Your task >> Find "derived from an" in the material below and restate exactly the line holding it together with every line that comes after.

Provided material >>

= Beginning of Section =

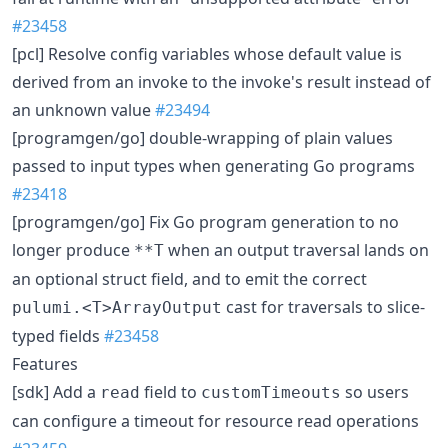
#23458
[pcl] Resolve config variables whose default value is
derived from an invoke to the invoke's result instead of
an unknown value
#23494
[programgen/go] double-wrapping of plain values
passed to input types when generating Go programs
#23418
[programgen/go] Fix Go program generation to no
longer produce
when an output traversal lands on
**T
an optional struct field, and to emit the correct
cast for traversals to slice-
pulumi.<T>ArrayOutput
typed fields
#23458
Features
[sdk] Add a
field to
so users
read
customTimeouts
can configure a timeout for resource read operations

= End of Section =

Task answer >>
derived from an invoke to the invoke's result instead of
an unknown value
#23494
[programgen/go] double-wrapping of plain values
passed to input types when generating Go programs
#23418
[programgen/go] Fix Go program generation to no
longer produce
when an output traversal lands on
**T
an optional struct field, and to emit the correct
cast for traversals to slice-
pulumi.<T>ArrayOutput
typed fields
#23458
Features
[sdk] Add a
field to
so users
read
customTimeouts
can configure a timeout for resource read operations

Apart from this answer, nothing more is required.